**What is required**
Using the entries below, write out the line with "organizzati per voi", the line with "Codice di condotta del viaggiatore", and every line in between, exactly as each is written.

····················

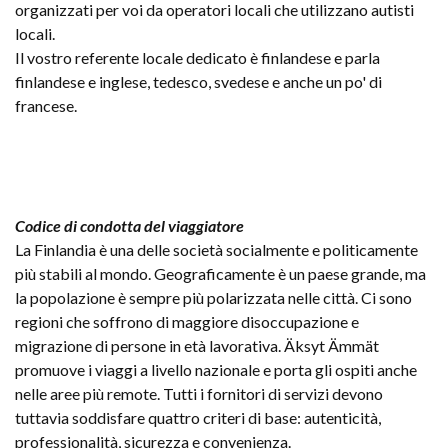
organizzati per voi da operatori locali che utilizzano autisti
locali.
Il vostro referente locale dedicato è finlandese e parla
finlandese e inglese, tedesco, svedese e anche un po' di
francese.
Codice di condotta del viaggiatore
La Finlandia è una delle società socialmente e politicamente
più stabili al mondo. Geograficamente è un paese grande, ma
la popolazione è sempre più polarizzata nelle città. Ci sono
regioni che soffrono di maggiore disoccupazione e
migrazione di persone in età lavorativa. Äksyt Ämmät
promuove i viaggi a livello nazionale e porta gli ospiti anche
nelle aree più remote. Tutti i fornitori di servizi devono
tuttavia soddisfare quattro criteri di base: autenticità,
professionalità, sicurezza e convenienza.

····················

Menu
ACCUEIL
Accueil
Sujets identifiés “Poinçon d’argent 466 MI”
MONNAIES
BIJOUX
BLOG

····················

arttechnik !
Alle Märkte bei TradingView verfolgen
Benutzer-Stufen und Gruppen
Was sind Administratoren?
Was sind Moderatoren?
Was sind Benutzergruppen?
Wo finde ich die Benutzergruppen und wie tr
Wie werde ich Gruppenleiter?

····················

**Task solution**
organizzati per voi da operatori locali che utilizzano autisti
locali.
Il vostro referente locale dedicato è finlandese e parla
finlandese e inglese, tedesco, svedese e anche un po' di
francese.
Codice di condotta del viaggiatore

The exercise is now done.